AI improves radiologist performance when detecting breast cancer
AI algorithms can help radiologists achieve a “significant improvement” in their ability to detect breast cancer, according to a new study published in The Lancet Digital Health.
The authors developed and validated an AI model for detecting breast cancer using data from more than 170,000 mammography examinations performed at five institutions in South Korea, the United States and the U.K. Examinations were performed on equipment from numerous vendors, and the data included both screening and diagnostic mammograms. The AI model was based on deep convolutional neural networks and its training consisted of two separate stages.
A group of 14 radiologists was then brought in and asked to read and assess 320 additional mammograms for a separate reader study. Radiologists performed their reads with and without assistance from the algorithm, allowing the authors to explore the AI’s effectiveness.

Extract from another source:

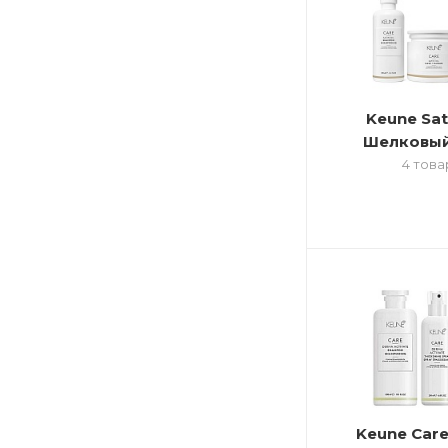
Keune Sati
Шелковый
4 това
Keune Car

“The 14 radiologists consisted of seven breast specialists and seven general radiologists,” explained author Hak Hee Kim, MD, University of Ulsan College of Medicine in South Korea, and colleagues. “Both groups were board-certified radiologists, but general radiologists had not been specifically trained in breast imaging whereas breast specialists had been trained in breast imaging for at least six months.”
Overall, the algorithm achieved an area under the receiver operating characteristic curve (AUROC) of 0.959. Its sensitivity was 91.4% and specificity was 86%.
In the reader study, meanwhile, the radiologists achieved an AUROC of 0.810 without AI assistance and 0.881 with AI assistance. The AI’s performance level in the reader study was an AUROC of 0.940. Radiologist sensitivity and specificity both improved with AI assistance. Sensitivity increased from 75.27% to 84.78% and specificity increased from 71.96% to 74.64%.
According to the authors, the study’s findings confirm “that AI has the potential to improve early-stage breast cancer detection in mammography.”
“Such improvements could result in an increase in screen-detected cancers and decrease in interval cancers, which would improve the efficacy of mammography screening,” they wrote. “Real-world clinical benefit needs to be evaluated by future prospective studies.”